Tuesday, February 25, 2020

The Ghost of the Claw Machine

There are a variety of ways in which people respond to being dead. Some take the news well and start new lives in the world of Shadow, happily continuing on as ghosts for years or even centuries. But others try to deny their deaths, attempt to act as though it never happened and they're still alive. The souls in this latter group will usually pick one place of importance and stay there doing whatever is logical in the spot, like the grandfather who continues to sit in his recliner napping all day or the frycook who keeps trying to flip burgers.

What every spirit who remains in Shadow has in common is that they possess a purpose for remaining. The guy sleeping in his chair? He's probably worried about his widow or their grandkids. The frycook? He's worried about that coworker he was crushing on, or maybe he wants revenge on the manager who made him work until closing and is the reason he crossed the street at 11:30 instead of 8:30, which is how he came to be killed by a drunk driver.

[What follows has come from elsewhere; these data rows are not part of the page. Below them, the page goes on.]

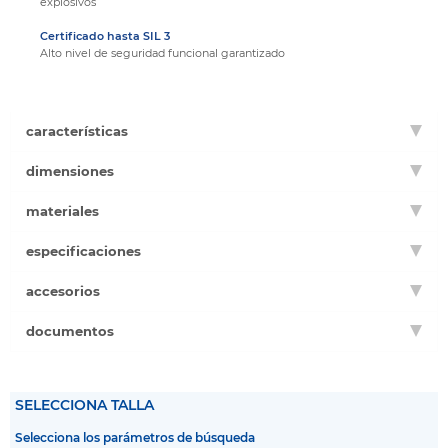
explosivos
Certificado hasta SIL 3
Alto nivel de seguridad funcional garantizado
características
dimensiones
materiales
especificaciones
accesorios
documentos
SELECCIONA TALLA
Selecciona los parámetros de búsqueda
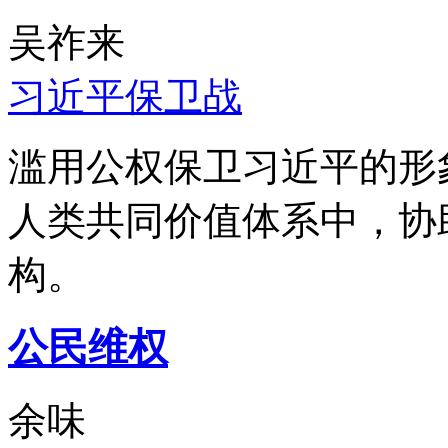
吴祚来
习近平保卫战
滥用公权保卫习近平的形
人类共同价值体系中，协
构。
公民维权
余味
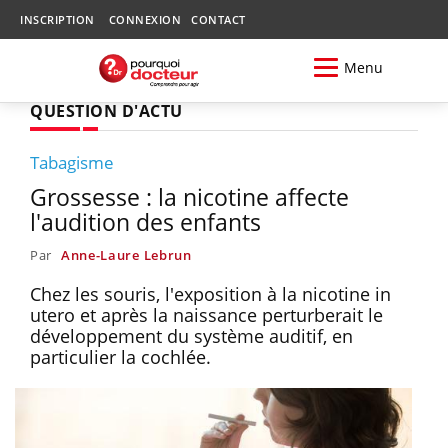
INSCRIPTION
CONNEXION
CONTACT
Menu
QUESTION D'ACTU
Tabagisme
Grossesse : la nicotine affecte
l'audition des enfants
Par
Anne-Laure Lebrun
Chez les souris, l'exposition à la nicotine in
utero et après la naissance perturberait le
développement du système auditif, en
particulier la cochlée.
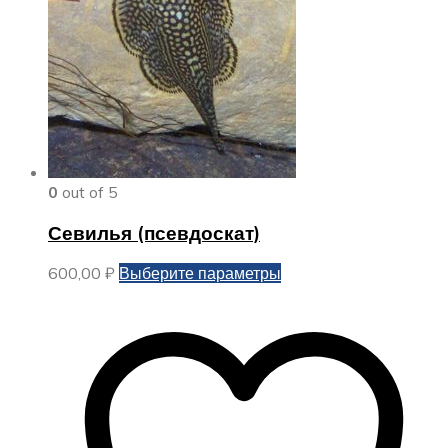
0
out of 5
Севилья (псевдоскат)
Этот
600,00
₽
Выберите параметры
товар
имеет
несколько
вариаций.
Опции
можно
выбрать
на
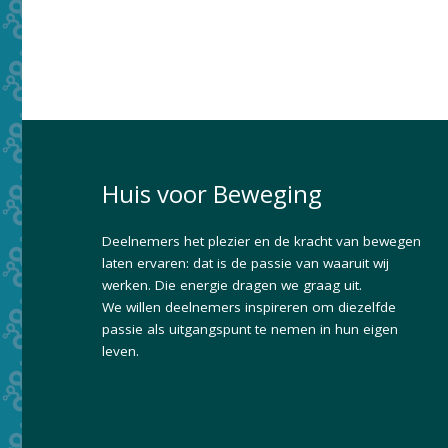
Huis voor Beweging
Deelnemers het plezier en de kracht van bewegen
laten ervaren: dat is de passie van waaruit wij
werken. Die energie dragen we graag uit.
We willen deelnemers inspireren om diezelfde
passie als uitgangspunt te nemen in hun eigen
leven.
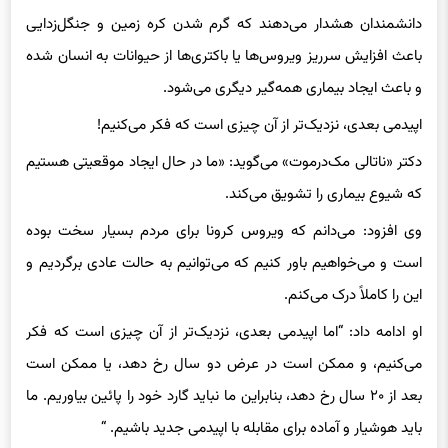
دانشمندان هشدار می‌دهند که گرم شدن کره زمین و جنگل‌زدایی
باعث افزایش سرریز ویروس‌ها یا باکتری‌ها از حیوانات به انسان شده
و باعث ایجاد بیماری همه‌گیر دیگری می‌شود.
اپیدمی بعدی، نزدیک‌تر از آن چیزی است که فکر می‌کنیم!
دکتر «ناتالی مک‌درموت» می‌گوید: «ما در حال ایجاد موقعیتی هستیم
که شیوع بیماری را تشویق می‌کند.
وی افزود: می‌دانم که ویروس کرونا برای مردم بسیار سخت بوده
است و می‌خواهیم باور کنیم که می‌توانیم به حالت عادی برگردیم و
این را کاملاً درک می‌کنم.
او ادامه داد: “اما اپیدمی بعدی، نزدیک‌تر از آن چیزی است که فکر
می‌کنیم، و ممکن است در عرض دو سال رخ دهد، یا ممکن است
بعد از ۲۰ سال رخ دهد، بنابراین ما نباید گارد خود را پائین بیاوریم. ما
باید هوشیار و آماده برای مقابله با اپیدمی جدید باشیم. “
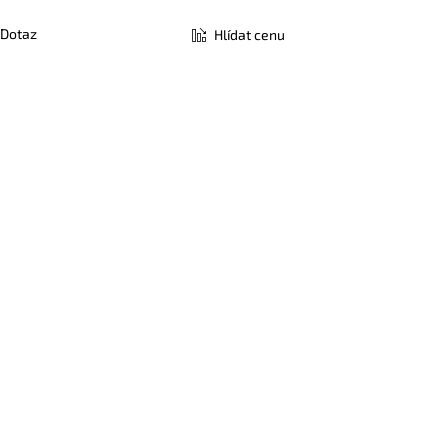
Dotaz
Hlídat cenu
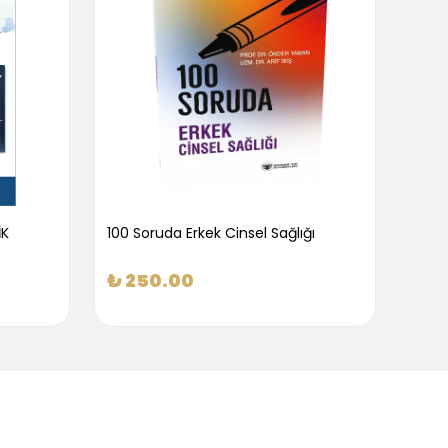
İK
100 Soruda Erkek Cinsel Sağlığı
100 S
₺ 250.00
₺ 2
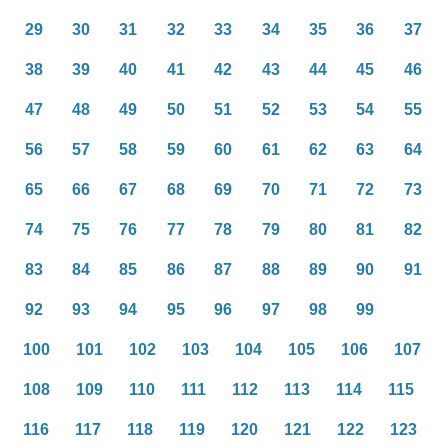
29
30
31
32
33
34
35
36
37
38
39
40
41
42
43
44
45
46
47
48
49
50
51
52
53
54
55
56
57
58
59
60
61
62
63
64
65
66
67
68
69
70
71
72
73
74
75
76
77
78
79
80
81
82
83
84
85
86
87
88
89
90
91
92
93
94
95
96
97
98
99
100
101
102
103
104
105
106
107
108
109
110
111
112
113
114
115
116
117
118
119
120
121
122
123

Mara Brisbane remained living-adjacent rather than moving on to the true afterlife because of one thing: a claw machine. Well, a claw machine and a mentaly unstable young man with a gun.

On the afternoon of June twelfth, 1987, a gunman entered the Midtown Mall Arcade. It was years before Americans would start thinking of mass public shootings as normal events, but despite the fact that he injured five people and killed one in an age where this didn't happen several times a week, the news was too busy talking about Ronald Regan telling Mikhail Gorbachev, "Tear down this wall!" as though the Soviet Premier might start taking direction from the President of the United States to fully cover it.

Mara knew her murderer from school, where they'd shared a trigonometry class. She wasn't the reason he was in a homicidal rage, though. That honor went to Brittany Smalls, who had not only turned him down for prom but made certain everyone knew how ludicrous it was that he'd thought he stood a chance of her going with him. Brittany frequented the arcade regularly, but wasn't there that day. Even in the realm of people willing to commit murder, most people would go home and come back later if the object oftheir plan wasn't there. Not this guy. In the absence of the brunette he wanted to shoot, he shot at every brunette he could spot in the time between drawing his weapon and being taken down by off-duty cop who had been ordering cookies nextdoor when he heard gunshots.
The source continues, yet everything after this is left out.